*Task details:* Since the records include pictures, leave those out while you reproduce exactly and only the lines from the one containing "die Filialgemeinden Doderlage (D" through the one containing "Hiermit bestätige ich, dass ich mit der", inclusive.

*Records to process:*
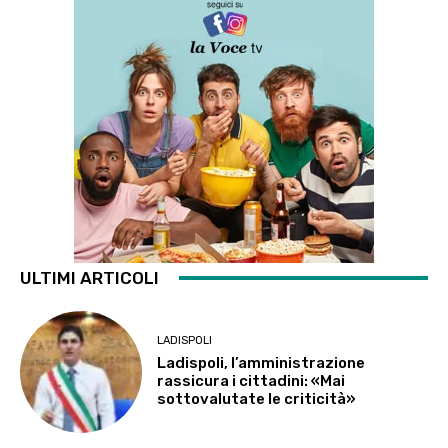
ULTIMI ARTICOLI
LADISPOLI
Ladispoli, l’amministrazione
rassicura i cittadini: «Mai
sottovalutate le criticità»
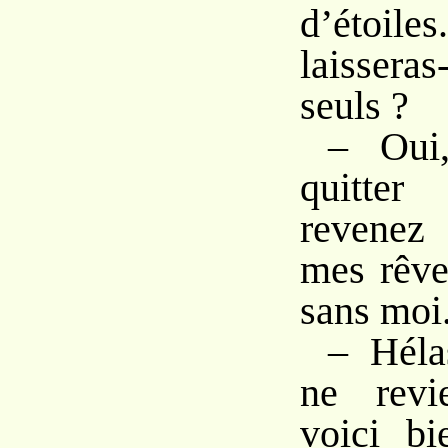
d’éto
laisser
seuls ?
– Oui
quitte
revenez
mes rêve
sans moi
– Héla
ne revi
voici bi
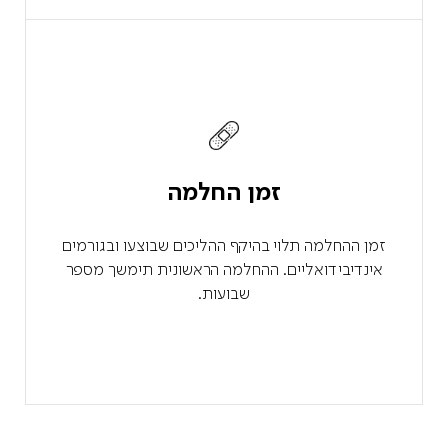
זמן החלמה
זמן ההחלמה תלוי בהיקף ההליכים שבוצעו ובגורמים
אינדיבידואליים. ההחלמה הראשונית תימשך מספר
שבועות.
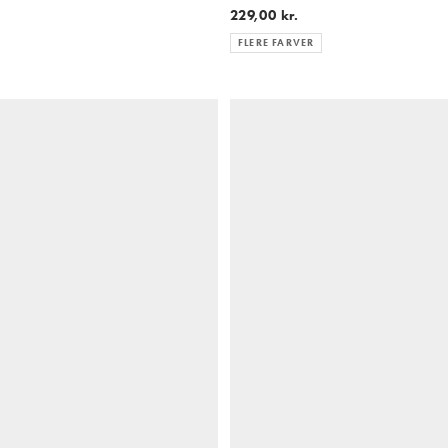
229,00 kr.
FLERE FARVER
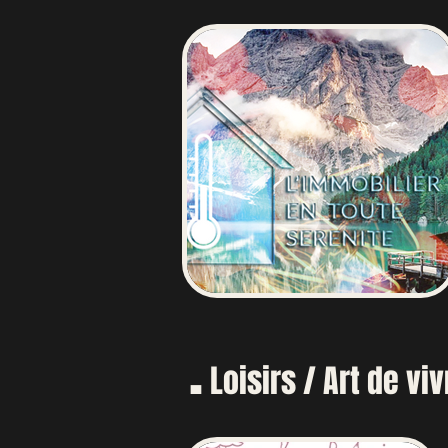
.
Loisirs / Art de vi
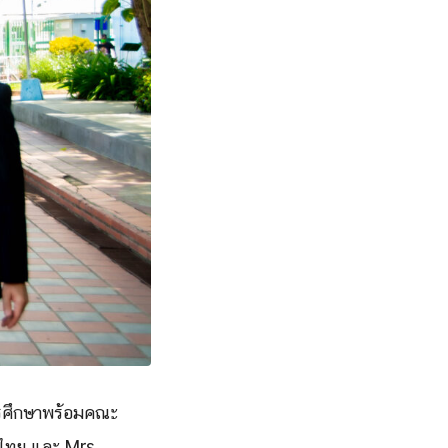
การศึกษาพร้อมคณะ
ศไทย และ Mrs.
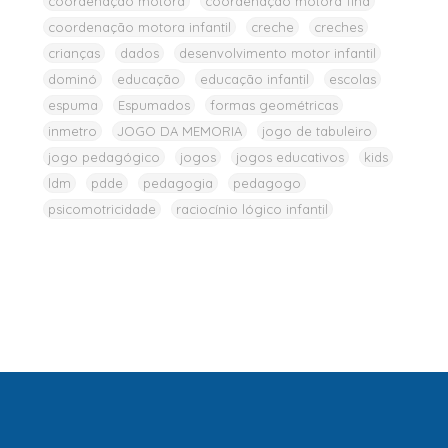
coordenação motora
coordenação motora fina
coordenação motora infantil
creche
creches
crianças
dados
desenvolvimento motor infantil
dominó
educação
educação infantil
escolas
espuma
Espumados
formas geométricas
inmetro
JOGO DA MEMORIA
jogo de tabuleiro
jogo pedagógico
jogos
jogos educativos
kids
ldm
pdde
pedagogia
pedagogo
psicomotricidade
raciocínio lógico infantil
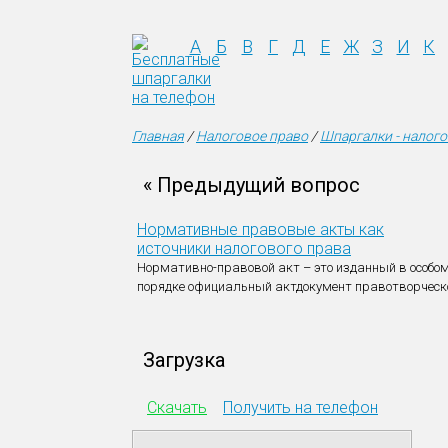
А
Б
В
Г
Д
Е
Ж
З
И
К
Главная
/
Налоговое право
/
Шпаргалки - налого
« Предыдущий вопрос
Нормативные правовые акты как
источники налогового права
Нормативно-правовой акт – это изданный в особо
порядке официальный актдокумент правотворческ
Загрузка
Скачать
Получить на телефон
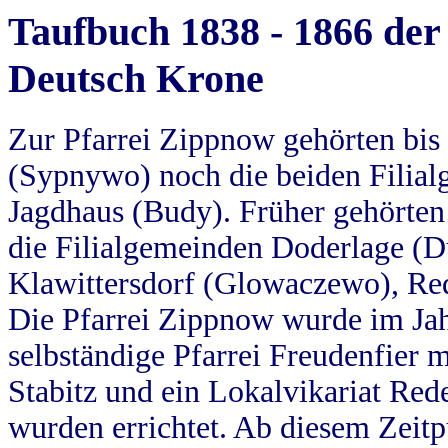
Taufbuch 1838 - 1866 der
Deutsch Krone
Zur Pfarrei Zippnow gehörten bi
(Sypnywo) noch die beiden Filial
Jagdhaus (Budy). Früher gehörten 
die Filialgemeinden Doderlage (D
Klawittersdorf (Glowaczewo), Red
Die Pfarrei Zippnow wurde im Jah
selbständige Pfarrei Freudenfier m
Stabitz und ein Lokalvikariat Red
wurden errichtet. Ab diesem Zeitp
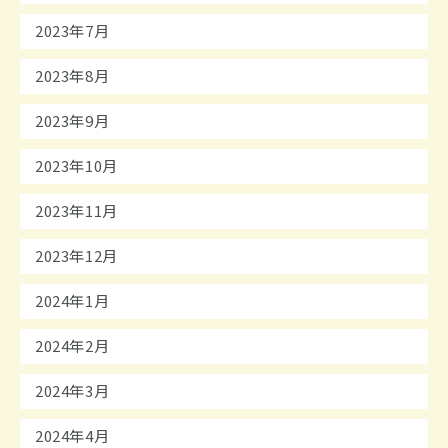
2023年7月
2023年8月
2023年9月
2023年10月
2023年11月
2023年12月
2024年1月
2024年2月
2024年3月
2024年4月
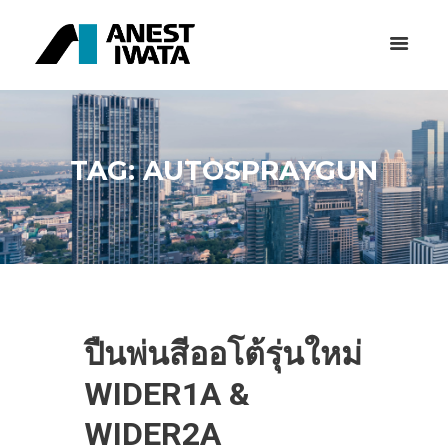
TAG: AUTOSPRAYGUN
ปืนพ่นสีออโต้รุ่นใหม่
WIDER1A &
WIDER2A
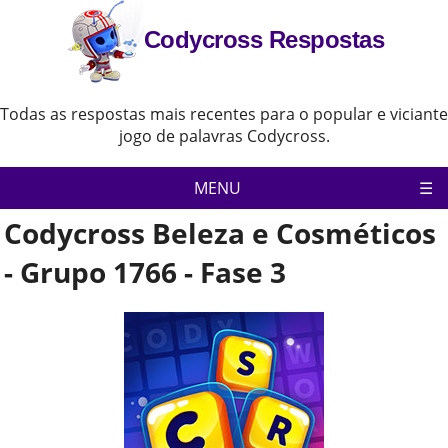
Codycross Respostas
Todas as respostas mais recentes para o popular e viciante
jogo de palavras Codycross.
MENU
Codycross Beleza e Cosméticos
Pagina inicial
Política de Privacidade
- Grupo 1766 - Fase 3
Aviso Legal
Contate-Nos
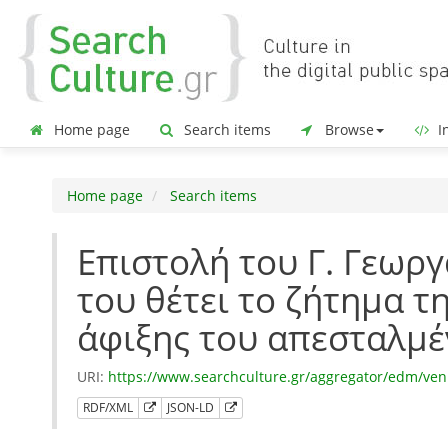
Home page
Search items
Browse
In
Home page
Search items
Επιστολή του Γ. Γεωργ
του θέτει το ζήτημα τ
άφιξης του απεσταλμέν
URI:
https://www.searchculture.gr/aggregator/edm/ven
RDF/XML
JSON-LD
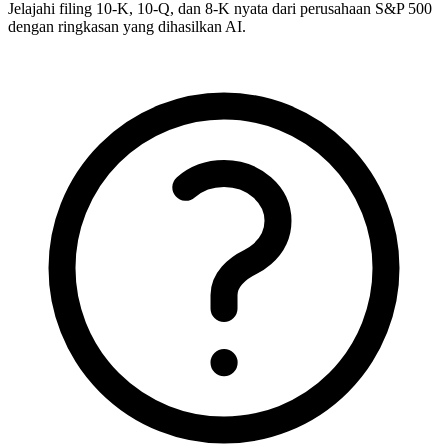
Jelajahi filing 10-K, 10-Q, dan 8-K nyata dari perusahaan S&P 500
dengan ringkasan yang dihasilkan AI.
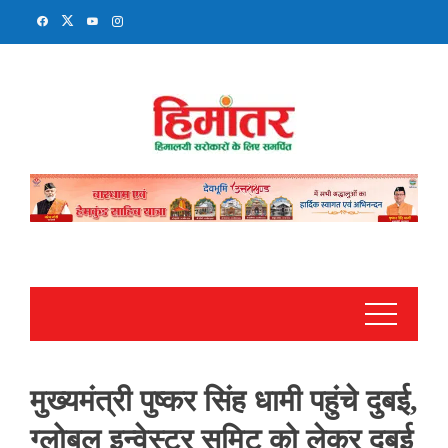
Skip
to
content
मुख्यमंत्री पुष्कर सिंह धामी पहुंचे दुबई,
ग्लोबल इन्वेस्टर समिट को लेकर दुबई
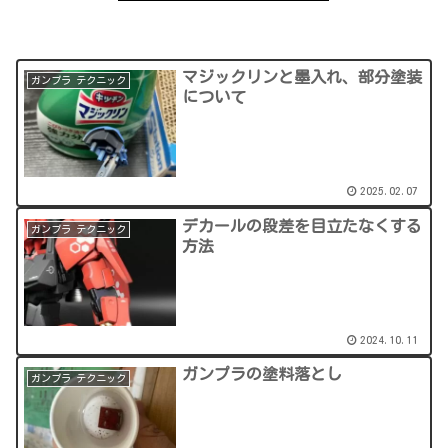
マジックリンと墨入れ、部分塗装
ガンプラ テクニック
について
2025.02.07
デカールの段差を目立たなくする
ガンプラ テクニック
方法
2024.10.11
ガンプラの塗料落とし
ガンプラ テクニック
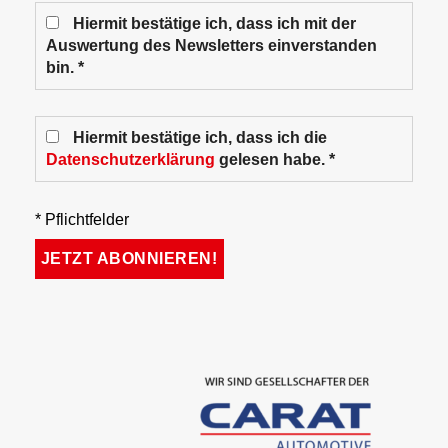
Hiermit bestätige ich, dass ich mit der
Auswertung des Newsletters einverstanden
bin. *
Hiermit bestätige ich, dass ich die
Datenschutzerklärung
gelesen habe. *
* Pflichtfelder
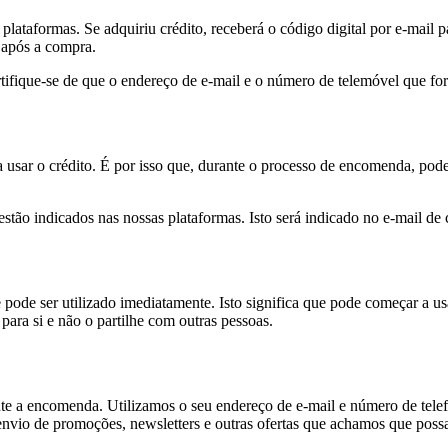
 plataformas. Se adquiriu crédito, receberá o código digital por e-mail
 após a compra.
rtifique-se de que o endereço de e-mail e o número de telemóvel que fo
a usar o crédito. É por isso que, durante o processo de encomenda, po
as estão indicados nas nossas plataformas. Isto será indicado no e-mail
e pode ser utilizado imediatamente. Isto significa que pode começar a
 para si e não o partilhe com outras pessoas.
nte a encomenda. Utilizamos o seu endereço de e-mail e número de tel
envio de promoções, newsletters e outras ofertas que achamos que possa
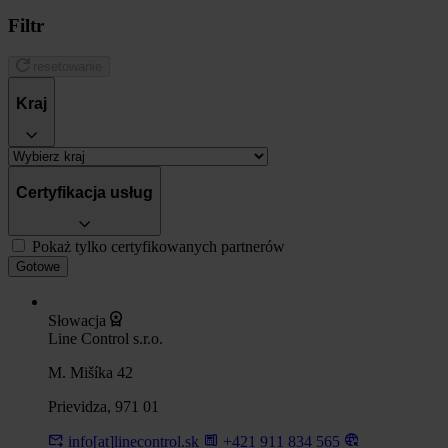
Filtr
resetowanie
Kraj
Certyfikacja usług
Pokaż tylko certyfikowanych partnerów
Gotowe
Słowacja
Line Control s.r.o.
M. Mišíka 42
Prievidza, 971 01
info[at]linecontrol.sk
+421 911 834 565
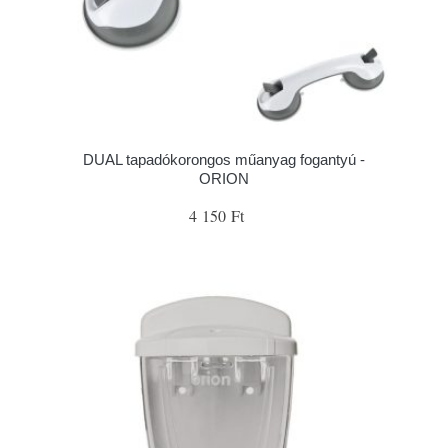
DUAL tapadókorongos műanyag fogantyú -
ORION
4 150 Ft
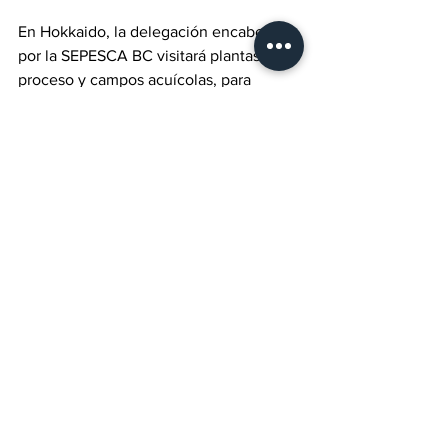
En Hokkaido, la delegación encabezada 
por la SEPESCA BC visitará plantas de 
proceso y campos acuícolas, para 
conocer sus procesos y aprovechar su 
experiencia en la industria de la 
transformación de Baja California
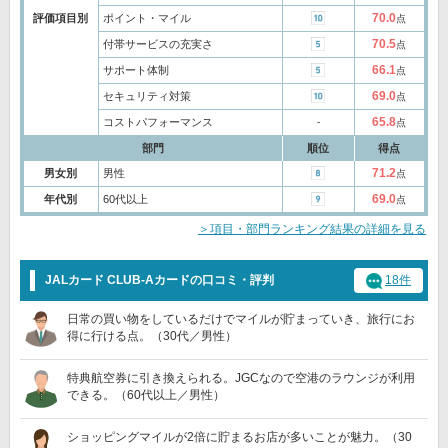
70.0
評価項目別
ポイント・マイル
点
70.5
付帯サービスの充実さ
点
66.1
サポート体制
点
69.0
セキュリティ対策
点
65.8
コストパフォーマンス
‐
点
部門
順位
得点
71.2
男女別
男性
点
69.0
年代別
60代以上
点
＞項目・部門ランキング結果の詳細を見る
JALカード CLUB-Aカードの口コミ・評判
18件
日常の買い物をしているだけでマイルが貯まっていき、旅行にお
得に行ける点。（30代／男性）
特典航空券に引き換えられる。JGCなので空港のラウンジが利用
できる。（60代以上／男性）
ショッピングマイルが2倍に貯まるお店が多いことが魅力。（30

*Response for this exercise:*
die Filialgemeinden Doderlage (D
Klawittersdorf (Glowaczewo), Red
Die Pfarrei Zippnow wurde im Jah
selbständige Pfarrei Freudenfier m
Stabitz und ein Lokalvikariat Red
wurden errichtet. Ab diesem Zeitp
2023年7月
2023年8月
2023年9月
2023年10月
2023年11月
2023年12月
2024年1月
2024年2月
2024年3月
2024年4月
TAG: AUTOSPRAYGUN
ปืนพ่นสีออโต้รุ่นใหม่
WIDER1A &
WIDER2A
Codycross Respostas
Todas as respostas mais recentes para o popular e viciante
jogo de palavras Codycross.
MENU
Codycross Beleza e Cosméticos
Pagina inicial
Política de Privacidade
- Grupo 1766 - Fase 3
Aviso Legal
Contate-Nos
Home page
Search items
Browse
In
Home page
Search items
Επιστολή του Γ. Γεωργ
του θέτει το ζήτημα τ
άφιξης του απεσταλμέν
URI:
https://www.searchculture.gr/aggregator/edm/ven
RDF/XML
JSON-LD
Jelajahi filing 10-K, 10-Q, dan 8-K nyata dari perusahaan S&P 500
dengan ringkasan yang dihasilkan AI.
Skip
to
content
मुख्यमंत्री पुष्कर सिंह धामी पहुंचे दुबई,
ग्लोबल इन्वेस्टर समिट को लेकर दुबई
マジックリンと墨入れ、部分塗装
ガンプラ テクニック
について
2025.02.07
デカールの段差を目立たなくする
ガンプラ テクニック
方法
2024.10.11
ガンプラの塗料落とし
ガンプラ テクニック
Hiermit bestätige ich, dass ich mit der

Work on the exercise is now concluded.